The Association of Southeast Asian Nations (ASEAN) was established in 1967 and comprises 10 Member States.1 The organisation aims for ‘cooperation in the economic, social, cultural, technical, educational and other fields, and in the promotion of regional peace and stability through abiding respect for justice and the rule of law and adherence to the principles of the United Nations Charter.’2 In 1994 ASEAN initiated the ASEAN Regional Forum (ARF), with the objectives ‘to foster constructive dialogue and consultation on political and security issues of common interest and concern; and to make significant contributions to efforts towards confidence-building and preventive diplomacy in the Asia-Pacific region.’3 Apart from States in the region, the participants in the ARF include the United States, Russia, China, and the European Union. ASEAN does not adopt binding legislation for its Member States.
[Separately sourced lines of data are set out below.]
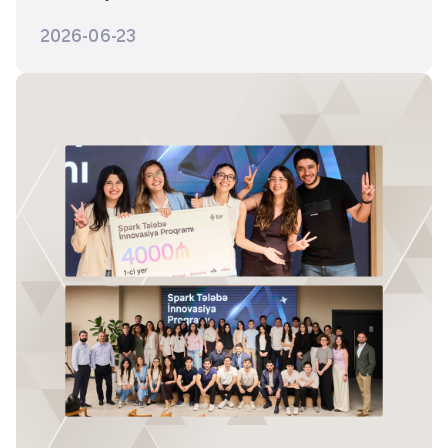
2026-06-23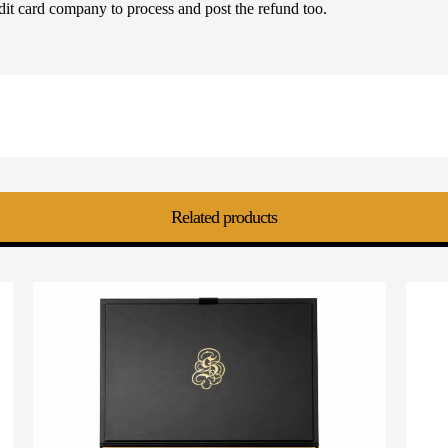
dit card company to process and post the refund too.
Related products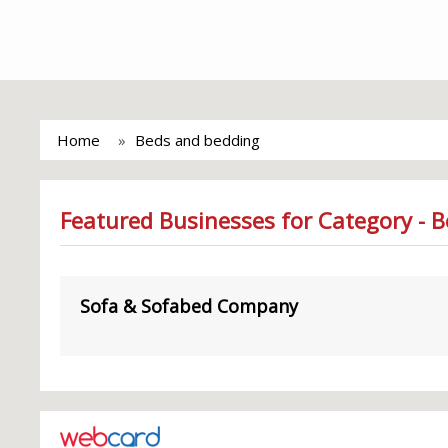
Home
Beds and bedding
Featured Businesses for Category - 
Sofa & Sofabed Company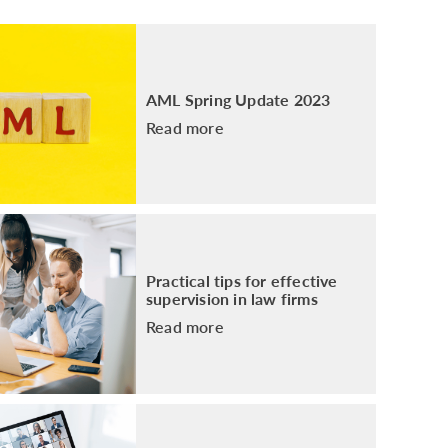
PACKAGE
ENHANCED AML TRAINING – SRA
REGULATED FIRMS
GDPR TRAINING FOR LAW FIRMS
AML Spring Update 2023
LEGAL EYE ACADEMY
Read more
SOURCE OF FUNDS AND SOURCE OF
WEALTH TRAINING
Practical tips for effective
supervision in law firms
Read more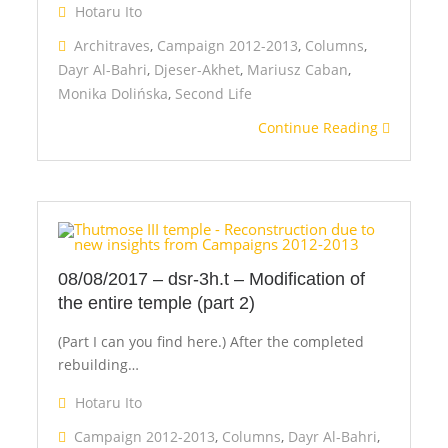
Hotaru Ito
Architraves
,
Campaign 2012-2013
,
Columns
,
Dayr Al-Bahri
,
Djeser-Akhet
,
Mariusz Caban
,
Monika Dolińska
,
Second Life
Continue Reading
08/08/2017 – dsr-3h.t – Modification of
the entire temple (part 2)
(Part I can you find here.) After the completed
rebuilding…
Hotaru Ito
Campaign 2012-2013
,
Columns
,
Dayr Al-Bahri
,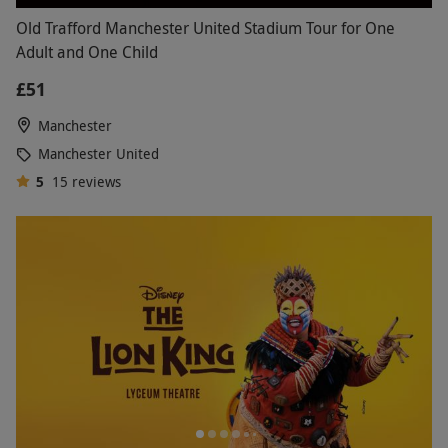
Old Trafford Manchester United Stadium Tour for One
Adult and One Child
£51
Manchester
Manchester United
5
15
reviews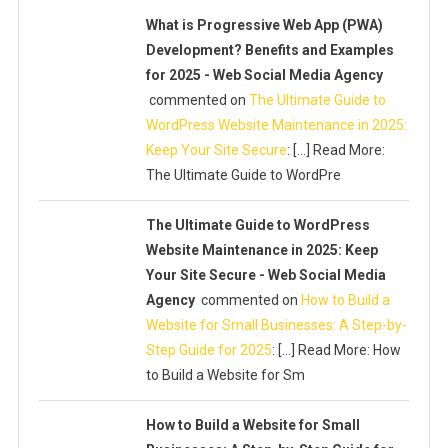
What is Progressive Web App (PWA)
Development? Benefits and Examples
for 2025 - Web Social Media Agency
commented on
The Ultimate Guide to
WordPress Website Maintenance in 2025:
Keep Your Site Secure
: […] Read More:
The Ultimate Guide to WordPre
The Ultimate Guide to WordPress
Website Maintenance in 2025: Keep
Your Site Secure - Web Social Media
Agency
commented on
How to Build a
Website for Small Businesses: A Step-by-
Step Guide for 2025
: […] Read More: How
to Build a Website for Sm
How to Build a Website for Small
Since the late 1990s, ASEAN has discussed cyber in the context of transnational crime and as an example of non-traditional security issues. In 2003 ASEAN structured their activities within three different communities: the Economic Community, the Political-Security Community and the Socio-Cultural Community. The Vientiane Action Programme 2004-2010 promotes progress in the different communities and also in the area of the security and integrity of ASEAN Information Infrastructures. One of the action items is the establishment of national Computer Emergency Response Teams (CERTs). The importance of a secure and connected regional information infrastructure is again mentioned in the ASEAN Economic Community Blueprint (2008).
The ARF has also addressed cyber security. The 19th ARF in 2012 produced a Statement by the Ministers of Foreign Affairs on Cooperation in Ensuring Cyber Security. During the 20th ARF in July 2013, cyber security was discussed in relation to counter-terrorism and transnational crime. The ARF participants affirmed the importance of intensifying cooperation in this area (see INCYDER news item).